Il ruolo dell’agricoltura e l’analisi di vulnerabilità ai cambiamenti climatici

La Convenzione Quadro sul Cambiamento Climatico delle Nazioni Unite (UNFCCC) definisce il cambiamento climatico come un cambiamento del clima che sia attribuibile direttamente o indirettamente ad attività umane che alterino la composizione dell’atmosfera planetaria e che si sommino alla naturale variabilità climatica osservata su intervalli di tempo analoghi.

Il riscaldamento della Terra determina lo scioglimento della criosfera, l’innalzamento del livello dei mari, l’acidificazione degli oceani, la desertificazione, la perdita di biodiversità, il deterioramento della qualità dell’acqua, la progressiva carenza di risorse idriche, la diminuzione della precipitazione annua, la diminuzione del deflusso fluviale, l’incremento degli incendi boschivi, la diminuzione delle rese colturali, l’incremento delle malattie legate allo spostamento su scala geografica di persone, animali e merci.

Dal punto di vista zootecnico e veterinario si sono evidenziate variazioni nella qualità e quantità delle produzioni animali in quanto l’incremento delle temperature ed il fenomeno delle ondate di calore, specialmente nelle stagioni estive, sottopongono gli allevamenti a condizioni di stress termico importanti e prolungate, tali da compromettere la naturale capacità degli animali di autoregolare le proprie funzioni fisiologiche, pregiudicando dunque il benessere.
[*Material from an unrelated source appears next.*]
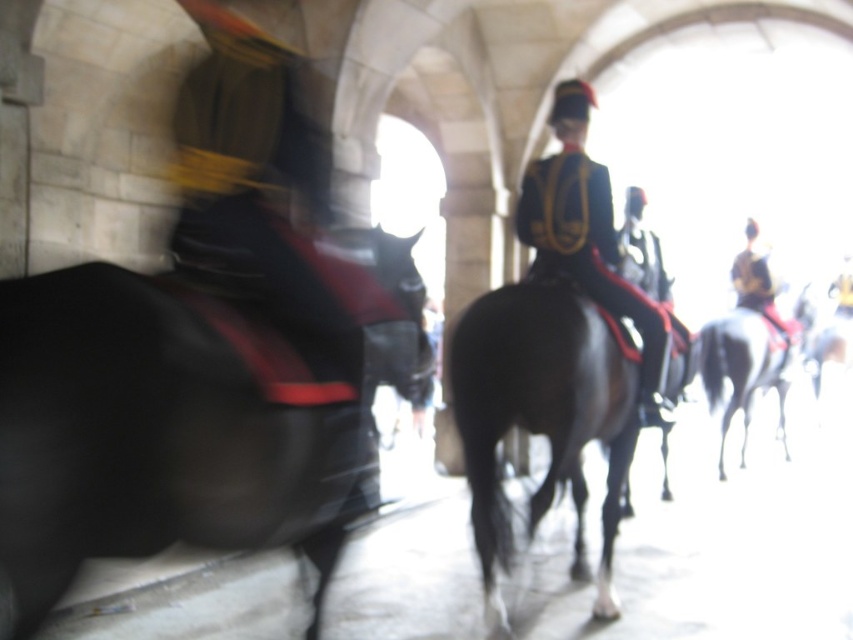 You are a photographer trying to capture a photo of the shiny gold epaulets at center and the black glossy horse at left. Since you want to include both in the frame, which object should you position closer to the left edge of your camera viewfinder?

The black glossy horse at left should be positioned closer to the left edge of the camera viewfinder because it is already on the left side of the shiny gold epaulets at center.

You are a photographer trying to capture a closeup of the shiny gold epaulets at center and the white glossy horse at right in the image. Given their sizes, which one would you need to get closer to in order to fill the frame?

The shiny gold epaulets at center occupies less space than the white glossy horse at right, so you would need to get closer to the shiny gold epaulets at center to fill the frame.

You are a photographer standing in front of the scene. You want to take a photo of the white glossy horse at right and the shiny gold helmet at right. Can you fit both subjects in the frame if your camera has a minimum distance requirement of 16 inches between subjects?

Nel settore forestale l’aumento delle temperature incide sulla frequenza ed intensità degli incendi e sulla diffusione di parassiti. Le coltivazioni maggiormente colpite sono in particolare gli agrosistemi, le colture a ciclo primaverile – estivo quali, ad esempio, mais, soia, girasole e le colture arboree come la vite e l’olivo.

Il settore dell’agricoltura svolge un duplice ruolo sia dal punto di vista degli impatti che gravano sulla stessa attività agricola che delle emissioni climalteranti sull’ambiente.

Nel 2018 le emissioni derivanti dal settore agricoltura costituiscono il 7% delle emissioni di gas serra totali, circa 30 milioni di tonnellate di CO2 equivalente. L’agricoltura, infatti, determina emissioni di gas climalteranti in atmosfera, prevalentemente imputabili alla produzione di metano (CH4), protossido di azoto (N2O) e, in misura minore, anidride carbonica (CO2).

Dall’analisi dei dati ISPRA si rileva, tra il 1990 e il 2018, una riduzione delle emissioni di gas serra pari al 13%.

Tali riduzioni si attribuiscono principalmente a una concomitanza di diversi fattori, quali la diminuzione della consistenza zootecnica, i cambiamenti nella gestione delle deiezioni animali, la riduzione delle superfici coltivate e delle produzioni agricole, il minor impiego di fertilizzanti sintetici azotati e all’attuazione dei programmi della Politica Agricola Comune. Inoltre, negli ultimi anni, è aumentata la quota di energie rinnovabili da consumi energetici nazionali, con una forte espansione del numero di impianti per la produzione di energia da biogas, da biomasse e fotovoltaico.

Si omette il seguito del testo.